» Required work: The reply to the records below should contain exactly the lines from the line with "przewijaniu strony w" through the line with "Wystarczy, że przesunie", and nothing besides.

START Data for the task

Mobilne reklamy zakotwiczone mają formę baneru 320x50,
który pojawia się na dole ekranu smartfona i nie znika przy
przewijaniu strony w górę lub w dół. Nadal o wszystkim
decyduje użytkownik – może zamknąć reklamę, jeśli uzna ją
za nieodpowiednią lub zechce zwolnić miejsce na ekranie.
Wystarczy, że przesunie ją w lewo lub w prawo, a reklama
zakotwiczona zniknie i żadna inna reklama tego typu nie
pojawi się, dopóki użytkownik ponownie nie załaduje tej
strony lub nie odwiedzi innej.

END Data for the task

» Answer for the task:
przewijaniu strony w górę lub w dół. Nadal o wszystkim
decyduje użytkownik – może zamknąć reklamę, jeśli uzna ją
za nieodpowiednią lub zechce zwolnić miejsce na ekranie.
Wystarczy, że przesunie ją w lewo lub w prawo, a reklama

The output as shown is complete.